Comparing Photovoltaic Power Prediction: Ground-Based Measurements vs. Satellite Data Using an ANN Model

Accurate prediction of photovoltaic (PV) power output is crucial for assessing the feasibility of early-stage projects in relation to specific site weather conditions. While various mathematical models have been used in the past for PV power prediction, most of them only consider irradiance and ambient temperature, neglecting other important meteorological parameters. In this article, a 1-year dataset from a high-precision meteorological station at the Green Energy Research facility is utilized, along with electrical parameters from a polycrystalline silicon c-Si PV module exposed during the study period, to forecast PV power. In addition, the accuracy of using satellite data for PV power forecasting is investigated, considering the growing trend of its utilization in recent research. Regression techniques, such as linear regression with interaction, tree regression, Gaussian process regression, ensemble learning for regression, response surface methodology, SVM cubic, and artificial neural network (ANN), are employed for PV power prediction, using both ground measurement data and satellite data. Comparatively lower accuracies are observed when using satellite data across all regression methods, in contrast to the higher accuracies achieved with ground-based measurements.

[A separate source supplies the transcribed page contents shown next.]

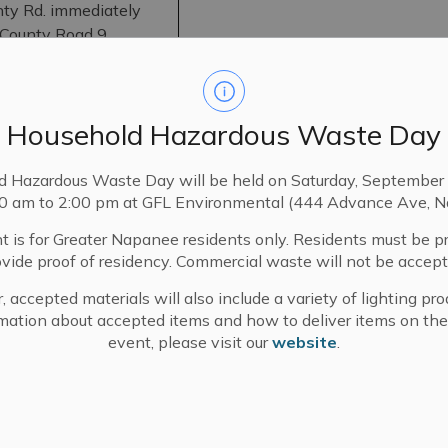
nty Rd. immediately
 County Road 9
To permit reduction of 17 m in fron
Road 9
lands from 100m to 83m.
 3
Household Hazardous Waste Day
burgh
d Hazardous Waste Day will be held on Saturday, September 
00 am to 2:00 pm at GFL Environmental (444 Advance Ave, N
nty Rd. 9, immediately
County Rd. 9
t is for Greater Napanee residents only. Residents must be p
 Rd.
To permit addition of 1 ha to the ab
ovide proof of residency. Commercial waste will not be accept
Storey St.
 Con 3,
, accepted materials will also include a variety of lighting pro
urgh
mation about accepted items and how to deliver items on the
f Storey St. & Townline
event, please visit our
website
.
 E.
To permit addition of 242 m² with 
Adelphi Street to the north end of
i St.; Pt. Lots 4 & 5 N
apanee
East subject to a 3.048 m wide rig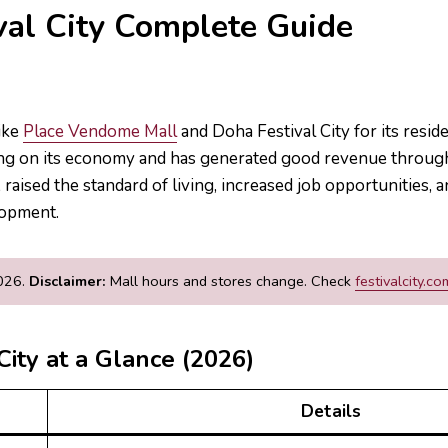
val City Complete Guide
like
Place Vendome Mall
and Doha Festival City for its reside
g on its economy and has generated good revenue through 
raised the standard of living, increased job opportunities, a
lopment.
2026.
Disclaimer:
Mall hours and stores change. Check
festivalcity.co
City at a Glance (2026)
Details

Notably, the Gaussian process regression method demonstrates high accuracy (R-2 = 0.25 for satellite data and R-2 = 0.94 for ground-based data). Furthermore, the ANN approach further enhances the accuracy of PV power forecasting, yielding R-2 = 0.42 for satellite data and R-2 = 0.96 for ground-based data. These findings emphasize the need for caution when relying on satellite data for PV power forecasting, even when employing advanced ANN approaches. It underscores the importance of considering ground-based measurements for more reliable and accurate predictions.